Analysis on DRAGEN Server

Prerequisites

  • DRAGEN Phase 3 or 4 server

  • DRAGEN License

  • Network Storage Sever

DRAGEN server

DRAGEN phase 4 server is recommended especially for datasets from NovaSeq X instruments. The server has 12 TB of intermediate data storage space for full processing of a NovaSeq X 25B flow cell.

DRAGEN phase 3 server has 6 TB of intermediate data storage space, and is recommended for flow cells from the NovaSeq 6000 or 6000 Dx instruments.

DRAGEN license

The pipeline uses the standard DRAGEN license without requiring any special licenses.

NFS and CIFS file servers

The pipeline is designed to stream data from a network file server onto the DRAGEN server, complete the analysis using the /staging area of the high performance SSD. and then stream the analysis output back to the network file server.

The network file server may be mounted to the DRAGEN server using the NFS or CIFS protocol.

Starting from BCL Files

If starting from BCL (*.bcl) files, the pipeline requires the run folder to contain certain files and folders. These inputs are required for Docker.

The run folder contains data from the sequencing run, make sure that the folder contains the following files:

Folder/File
Description

Config folder

Configuration files

Data folder

*.bcl files

Images folder

[Optional] Raw sequencing image files.

Interop folder

Interop metric files.

Logs folder

[Optional] Sequencing system log files.

RTALogs folder

Real-Time Analysis (RTA) log files.

RunInfo.xml file

Run information.

RunParameters.xml file

Run parameters.

SampleSheet.csv file

Sample information. If you want to use a sample sheet that is not in the run folder or a sample sheet named something other than SampleSheet.csv, provide the full path.

Starting from FASTQ Files

The following inputs are required for running the using FASTQ (*.fastq) files. The requirements apply to Docker.

  • Full path to an existing FASTQ folder.

  • The sample sheet is in the FASTQ folder path, or you can set the path to the sample sheet with the --sampleSheet override command line option.

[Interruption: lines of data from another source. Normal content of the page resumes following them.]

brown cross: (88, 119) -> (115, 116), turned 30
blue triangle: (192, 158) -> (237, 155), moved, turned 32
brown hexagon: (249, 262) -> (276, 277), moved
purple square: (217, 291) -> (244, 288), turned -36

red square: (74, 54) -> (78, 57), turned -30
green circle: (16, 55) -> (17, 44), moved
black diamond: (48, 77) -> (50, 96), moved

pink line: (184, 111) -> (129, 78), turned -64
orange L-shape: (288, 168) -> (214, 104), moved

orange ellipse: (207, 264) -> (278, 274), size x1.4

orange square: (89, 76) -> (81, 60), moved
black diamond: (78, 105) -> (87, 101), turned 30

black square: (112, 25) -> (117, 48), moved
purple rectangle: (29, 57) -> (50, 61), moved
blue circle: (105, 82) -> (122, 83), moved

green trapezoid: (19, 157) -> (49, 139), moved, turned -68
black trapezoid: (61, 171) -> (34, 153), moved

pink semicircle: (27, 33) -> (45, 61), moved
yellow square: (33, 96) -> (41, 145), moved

Make sure there is sufficient disk space for the analysis to complete. Refer to the --help command line argument details for disk space requirements.

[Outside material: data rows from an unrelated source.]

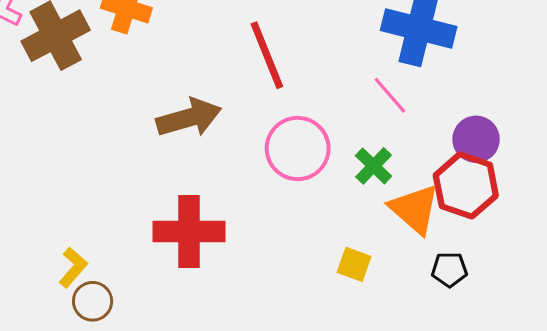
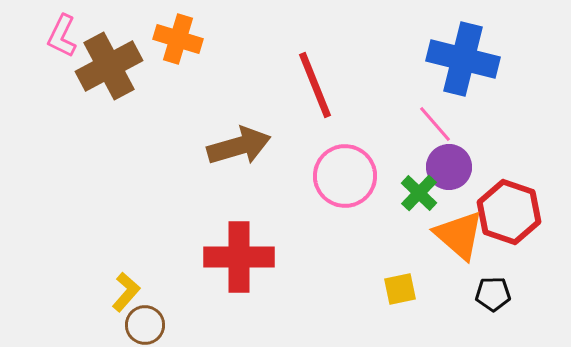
purple circle: (476, 139) -> (449, 167), moved
yellow square: (354, 264) -> (400, 289), turned -32

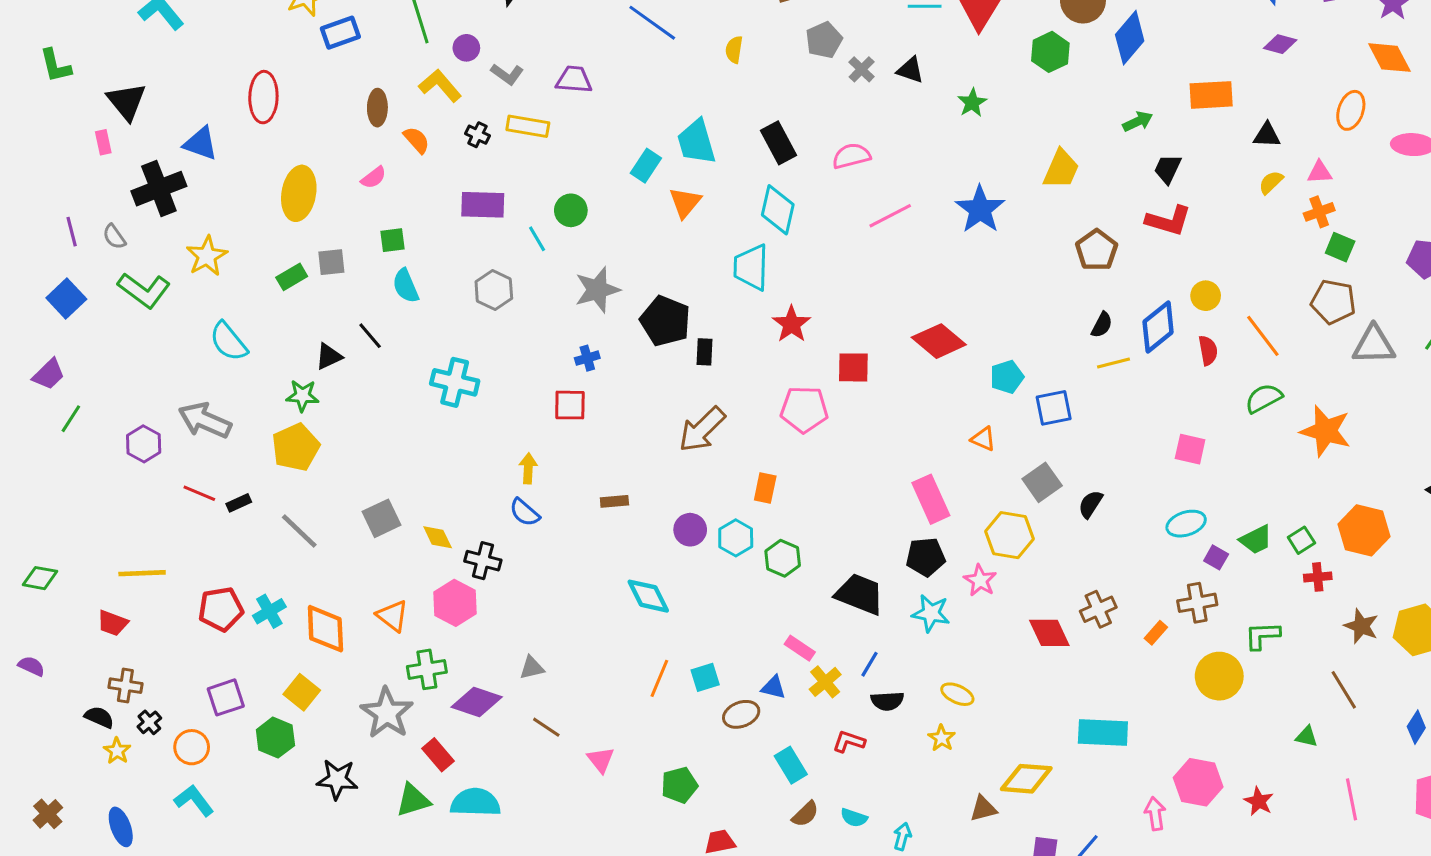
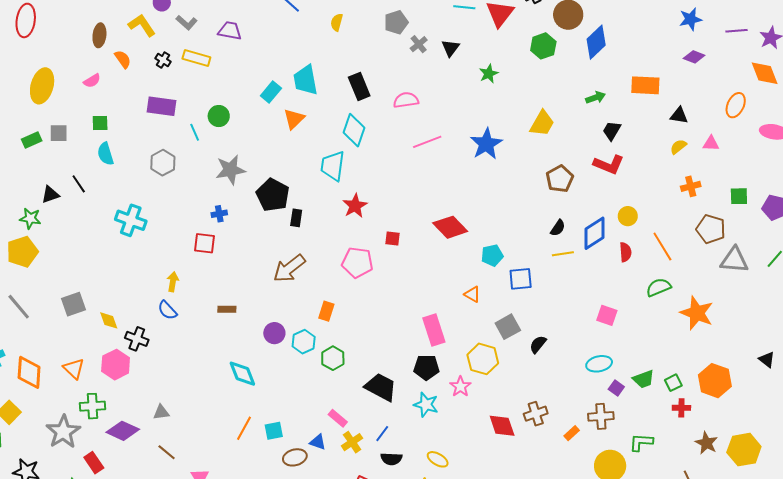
black triangle: (910, 70) -> (450, 48), turned 42
orange cross: (1319, 212) -> (691, 186), moved
green square: (1340, 247) -> (739, 196), moved, turned -30
red square: (853, 367) -> (392, 238), size x0.7

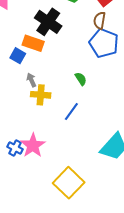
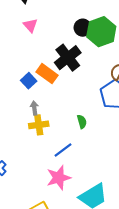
yellow cross: (41, 95) -> (39, 125), turned -30
pink star: (33, 145) -> (59, 178), moved

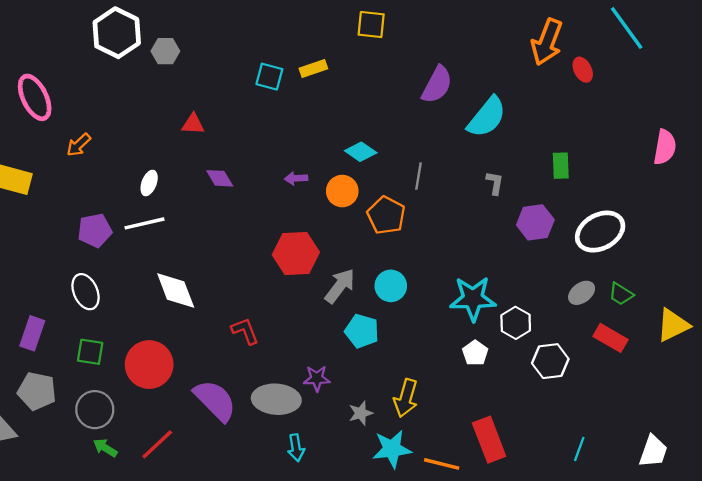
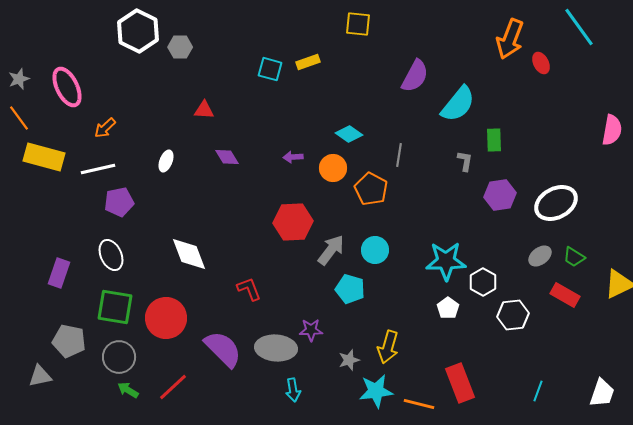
green rectangle: (561, 166) -> (494, 140), moved
white line: (144, 223) -> (98, 169), moved
purple rectangle: (32, 333) -> (59, 273), moved
green square: (90, 352) -> (115, 307), size x1.5

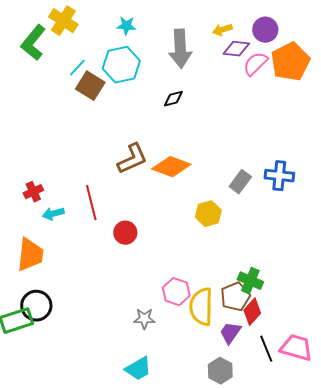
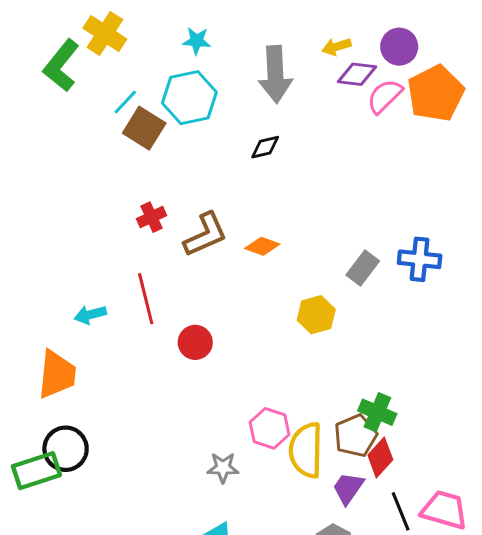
orange diamond: (171, 167) -> (262, 246), size x0.6
red cross: (33, 192) -> (152, 217), moved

Use BCL Convert to produce FASTQ files for the pipeline. Using bcl2fastq does not produce the same results and is discouraged.Make sure that BCL Convert is set to write UMI sequences to the read headers in the FASTQ files.

FASTQ File Organization

Store FASTQ files in individual subfolders that correspond to a specific Sample_ID. Keep file pairs together in the same folder. Alternatively, store the FASTQ files in one flat folder structure where the FASTQ files are stored in one folder.

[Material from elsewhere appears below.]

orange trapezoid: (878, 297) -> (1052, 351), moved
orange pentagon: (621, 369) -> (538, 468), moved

The pipeline requires separate FASTQ files per sample. Do not merge FASTQ files.

The instrument generates two FASTQ files per flow cell lane, so that there are eight FASTQ files per sample.

Sample1_S1_L001_R1_001.fastq.gz

  • Sample1 represents the Sample ID.

  • The S in S1 means sample, and the 1 in S1 is based on the order of samples in the sample sheet, so S1 is the first sample.

  • L001 represents the flow cell lane number.

  • The R in R1 means Read, so R1 refers to Read 1.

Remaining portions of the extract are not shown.